O by the way he is a little over 6 inches long....Below is another pic


----------



## hays98 (Mar 8, 2003)

sp cf :nod:


----------



## mmmike247 (Jul 22, 2003)

this fish been discussed a lot here.. go look around.. :smile: spilo sumethin


----------



## hastatus (Jan 16, 2003)

I don't agree that is a spilo CF. Doesn't look right. Color is somewhat washed out.....if I were to make a guess, my gut is telling me S. rhombeus.


----------



## Bcollins111900 (Feb 3, 2003)

i would not throw the rhom ID out the window just yet. How big is the guy? I have a rhom 8.5" that has a black band on the end of his tail fin, just like the fish posted above. I know for sure mine is a rhom. My Spilo CF which I know is a spilo cf, lacks a dark band on his tail fin. It is a serrasalmus species, but yet stil valuable none the less. I have seen rhoms that have the red in there throat like that, and they tend to be 5" and smaller. The posted fish above does not have the markings such as a spilo cf as a spilo cf tends to have some specks of silver or purple or other colors that really stick out, the fish above typically has one color of scales with juvenile dots on him. So either way you have a spilo cf or a rhom, might need frank on this one to be 100% sure but it is a serrasalmus species.


----------



## Genin (Feb 4, 2003)

I would have to say that it is a rhom. I have seen rhoms with slight coloration on thier gill plates. The shape makes me think rhom.

Joe


----------



## swagdogpsu69 (Jan 22, 2003)

OK so after reading some of your responses I tend to disagree that "Stuart" as in "Stuart Little" as I so lovingly named him is a Spilo, rather I believe that he is a rhom. Please keep giving me feedback and here is another pic of him if it will help.


----------



## hastatus (Jan 16, 2003)

S. rhombeus..... The scutes are not pronounced as would be found in SpiloCF.


----------



## swagdogpsu69 (Jan 22, 2003)

So is he worth more as a rhom or a spilo, and at a little over 6 inches how much is he worth. I am selling him next week to make room for a schoal of golds. Yes thats right I said golds. They have been in the same tank together at my LFS for over a year and they get along great.


----------



## traumatic (Jan 29, 2003)

I have a rhom with a close resemblance to that one, it's a little smaller but looks close in shape and color. I bought mine as a different species (mistaken as manueli) because of it's outward appearance. I'd compare prices to these: Rhom prices


----------



## hastatus (Jan 16, 2003)

> gdogpsu69 Posted on Oct 9 2003, 02:24 PM
> * So is he worth more as a rhom or a spilo*, and at a little over 6 inches how much is he worth. I am selling him next week to make room for a schoal of golds. Yes thats right I said golds. They have been in the same tank together at my LFS for over a year and they get along great.

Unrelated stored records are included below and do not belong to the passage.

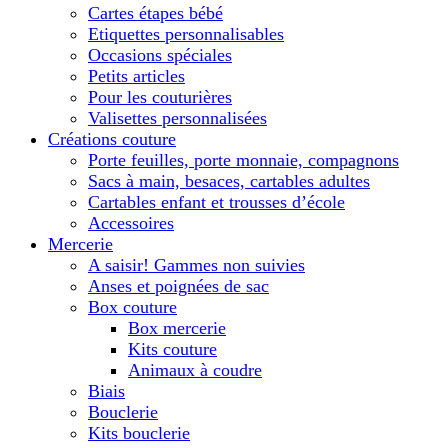
Cartes étapes bébé
Etiquettes personnalisables
Occasions spéciales
Petits articles
Pour les couturières
Valisettes personnalisées
Créations couture
Porte feuilles, porte monnaie, compagnons
Sacs à main, besaces, cartables adultes
Cartables enfant et trousses d’école
Accessoires
Mercerie
A saisir! Gammes non suivies
Anses et poignées de sac
Box couture
Box mercerie
Kits couture
Animaux à coudre
Biais
Bouclerie
Kits bouclerie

You have to ask yourself instead, "is it worth more to me" than to ask the general public that question because it opens up "personal preferences". To me a highly colored fish is worth more than a dull drab fish. Yet from another position that dull drab fish might be a rare species in which case would be worth more in terms of being a collector.

So you have to decide for yourself is a rhom worth more than a spilo, then decide if it fits in your pocket book and how "rare is it in your pet store". Rhombs to me are worthless at small sizes, have little color and stay hidden majority of time. Spilos are more colorful. Yet both are worth a pretty penny when full grown or have a unique trait in color or as some say here "personality".

So in a nutshell, its really up to you to decide if the prices are worth it and the quality there based on price and service.


----------